Extended Data Fig. 10: Phylogenetic analysis of the AmGH20A CBM-like domain.

a Phylogenetic tree generated from a search with the C-terminal CBM-like domain of AmGH20A (aa 555–665) as a query against the non-redundant database using Delta-Blast (Domain enhanced lookup time accelerated blast) algorithm against sequences with 20–95 % sequence identity and 90–100% sequence coverage.

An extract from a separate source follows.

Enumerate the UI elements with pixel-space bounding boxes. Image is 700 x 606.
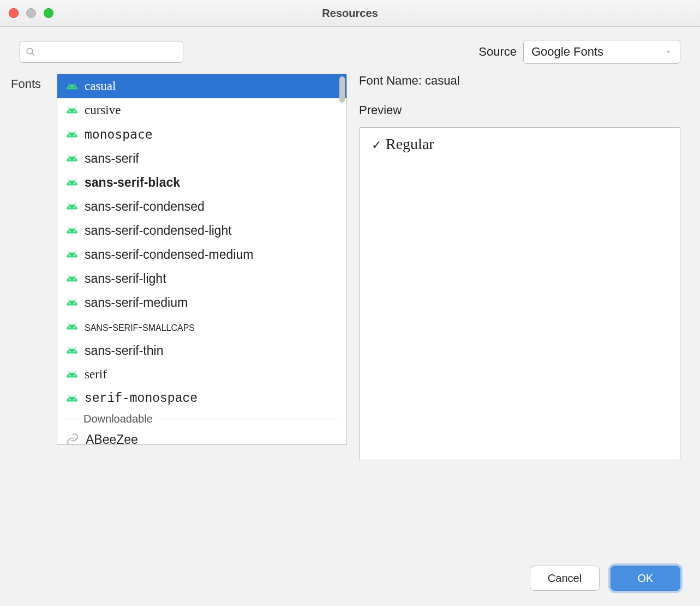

The search retrieved 549 sequences, mostly derived from other putative HexNAcases, but also putative M14 peptidases and Gfo/Idh/MocA-like oxidoreductases. Sequences were initially aligned using MAFFT and then trimmed to only include the segment corresponding the CBM-like domain of AmGH20A. The redundancy of the sequences was then reduced using CD-HIT with a 95% identity cutoff and MaxAlign at default settings. A phylogenetic tree was generated from the remaining 253 sequences and annotated based on phylum affiliation. The cluster shaded with blue harbours the AmGH20A CBM. b The N-acetylgalactosamine binding residues that are presented by three loops are shown and polar interactions are denoted with yellow dotted lines. Sequence logos of the loops forming the GalNAc-binding site, show conservation in the AmGH20A CBM cluster, as compared to the conservation in all sequences in the tree, respectively. The positions of residues shown in the cartoon are marked with black arrows.